Does the thought of the summer holidays fill you with excitement or leave you feeling stressed out? Whichever camp you are in, research tells us that holidays can be good for our wellbeing.
Our resident GP DR Laura Coia takes a look at why holidays are good for us and how we can make the most of our time off.
Why can holidays be stressful?
There are two ways we tend to feel when a summer holiday is approaching:
- The excitement of having a week or two off work or away from the daily routine
- The anticipation of a holiday somewhere nice with friends or family
- The prospect of enjoying good weather and al fresco dining
- The chance to switch off and get away from the computer and work emails
- The welcome relief of an escape from reality, even if it’s only for a short time
- The opportunity to relax and recharge the batteries
- The stress of having to organise and pack for yourself and often the whole family
- The pressure of spending an intense period of time with a partner, family or friends
- The stress of having to look after young children 24/7
- The holiday envy of seeing where your FB and Insta friends are heading – and the ‘perfect’ time they appear to be having
- The expense of paying for food, travel and entertainment
- The struggle to take toddlers and all their gear, or moody teenagers, away with you
- The stress of having to wear swimwear or more revealing summer clothes
- The fear that those new habits you’ve been building could be ruined by overindulgence
The latter are just a few of the reasons that summer holidays can sometimes turn out to be less than the relaxing break we had hoped for. We often set unrealistic expectations for ourselves that we can’t possibly meet and therefore we feel we’ve let people down by not achieving them. We try to cram way too much in. We stress about making everything ‘perfect’. We plan things with military precision – from what we’re doing to what we’ll wear.
Although the intent is to create the ideal holiday, in reality this often leads to exhaustion and potential conflict with the people you were hoping to enjoy time with.

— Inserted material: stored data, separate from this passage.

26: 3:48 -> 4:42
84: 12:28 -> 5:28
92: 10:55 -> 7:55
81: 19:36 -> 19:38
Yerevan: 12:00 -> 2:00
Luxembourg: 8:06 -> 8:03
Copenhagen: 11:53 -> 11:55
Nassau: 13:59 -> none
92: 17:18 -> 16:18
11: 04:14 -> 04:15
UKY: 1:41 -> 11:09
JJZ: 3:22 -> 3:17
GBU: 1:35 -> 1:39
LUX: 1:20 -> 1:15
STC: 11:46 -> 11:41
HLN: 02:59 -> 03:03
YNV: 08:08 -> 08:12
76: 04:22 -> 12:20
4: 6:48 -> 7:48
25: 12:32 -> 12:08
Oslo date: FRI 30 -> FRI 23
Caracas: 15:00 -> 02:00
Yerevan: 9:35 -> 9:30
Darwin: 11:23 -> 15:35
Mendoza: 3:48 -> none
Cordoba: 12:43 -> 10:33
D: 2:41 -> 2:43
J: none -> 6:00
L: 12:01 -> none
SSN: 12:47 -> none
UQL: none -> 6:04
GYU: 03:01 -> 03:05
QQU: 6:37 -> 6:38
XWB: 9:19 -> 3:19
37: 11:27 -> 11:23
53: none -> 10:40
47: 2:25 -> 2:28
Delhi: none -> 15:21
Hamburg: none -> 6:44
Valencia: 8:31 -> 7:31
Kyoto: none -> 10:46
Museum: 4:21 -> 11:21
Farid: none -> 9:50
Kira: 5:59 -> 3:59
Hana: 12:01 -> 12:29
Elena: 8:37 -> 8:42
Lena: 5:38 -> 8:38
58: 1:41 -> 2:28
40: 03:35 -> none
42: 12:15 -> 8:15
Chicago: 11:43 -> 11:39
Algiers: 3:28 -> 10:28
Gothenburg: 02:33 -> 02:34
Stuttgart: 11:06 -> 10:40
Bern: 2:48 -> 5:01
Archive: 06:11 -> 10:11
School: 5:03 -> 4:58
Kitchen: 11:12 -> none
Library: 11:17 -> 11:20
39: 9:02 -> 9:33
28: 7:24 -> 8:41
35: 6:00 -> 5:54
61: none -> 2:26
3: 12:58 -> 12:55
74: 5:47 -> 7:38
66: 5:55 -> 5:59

And then there’s the “I’m going to change everything when I get home” feeling, where we suddenly feel awful about ourselves and decide we’re going to overhaul our lives when we get home.
The result of all this can lead many of us to feel completely exhausted and stressed out – the exact opposite to what we were hoping to achieve by having a break in the first place.
For those who don’t get the dollop of dopamine at the prospect of a holiday, there are ways you can pivot your perspective to help manage the prospect more positively and as a result, enable you to relax more quickly and enjoy the time off.
Why we love the anticipation of a summer holiday
Travel is often linked to happiness. Counting down the days and hours to a holiday definitely makes you feel excited. How many of us have ticked off the days on the calendar or downloaded a holiday countdown app?
Research has shown that this anticipation can be a stronger feeling than the actual experience of the holiday. A study by Cornell University argued that people are happier when spending their money on doing something rather than buying a material possession because it allowed them to connect with others and share their story of that experience.
Planning for a holiday encourages us to be optimistic. We start thinking about what it will be like, the fun we’re going to have, the places we will go, how our lives will be enriched by new experiences. The thought of being free from laptops and endless streams of emails and juggling demanding workloads can be very liberating.
Why holidays are good for our mental health
Our mind needs a rest sometimes. The relentless nature of work, long hours spent in front of a computer screen or in physically demanding jobs, meeting deadlines, pressures for hitting sales targets – all this can lead to stress and trouble with sleeping and low mood. Those of us who care for relatives often find our own needs lie at the bottom of the pile and having a holiday is our opportunity to ‘re-fill our cup’.
By completely unplugging, switching off the phone, not looking at emails, not having to constantly achieve, we can take the chance to relax and gain a fresh perspective. We also usually spend more time outdoors and in nature on holiday. Often somewhere sunny.
Many of us spend less time looking at our watches and most of us turn off our morning alarm. All of these things help improve our mood and reduce stress. Being firm with yourself in doing this will ensure you reap the benefits.
Why holidays are good for our physical health
Summer holidays offer us the chance to spend more time resting. One of the most important aspects of this is sleep, something that is essential for brain function. Decent sleep not only helps lift our mood and boost our decision-making, it is also good for our physical health. Lack of sleep has been increasingly linked to a higher risk of certain medical conditions such as Type 2 diabetes, heart disease and high blood pressure. One study suggested longer holidays away from work help us live longer – now that’s what I call an incentive!
The move away from ‘work mode’ brings other physical health benefits. Too many people don’t switch off and keep checking their phones when they are on holiday because they’re worried about the extra workload when they get back, but we really should be more comfortable being away from work. Reduction in stress by taking time off can help reduce the risk of stress-related health conditions.
Make the most of your summer holidays
Holidays are fleeting so try to make the most of them without causing yourself more stress. The reality is, that life will most probably fall back into the same routine as it was in before you took a break – and that’s ok – but for a week or two at least, you will have slowed down the pace of life a little and that really is good for you.